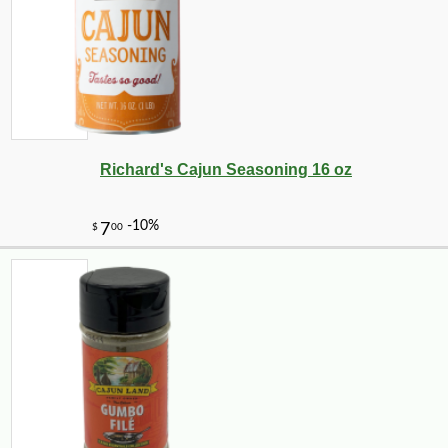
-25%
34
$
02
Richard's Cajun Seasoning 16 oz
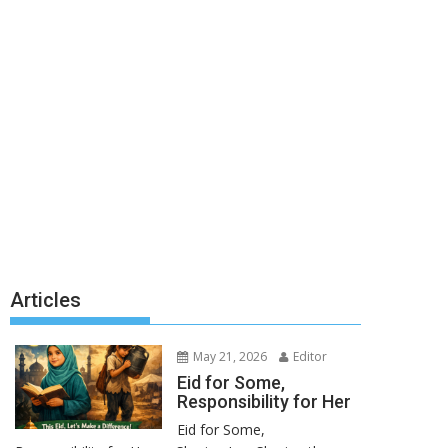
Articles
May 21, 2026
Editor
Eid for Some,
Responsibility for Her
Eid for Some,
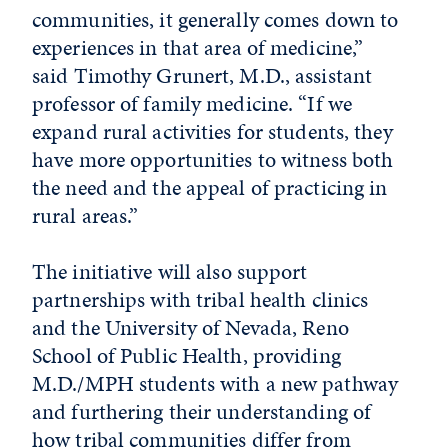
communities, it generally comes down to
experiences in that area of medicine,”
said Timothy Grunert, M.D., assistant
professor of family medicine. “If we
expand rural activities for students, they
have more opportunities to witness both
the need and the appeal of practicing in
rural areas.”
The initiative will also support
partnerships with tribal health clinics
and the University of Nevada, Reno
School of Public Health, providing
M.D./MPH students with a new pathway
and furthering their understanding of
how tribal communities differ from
--
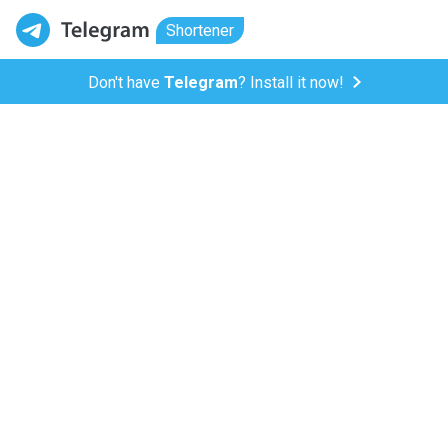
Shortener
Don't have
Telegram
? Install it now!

Your goal:
Once you have gone through the listing, state the number of lines holding the word "medicine" and nothing else.

Response to this exercise:
2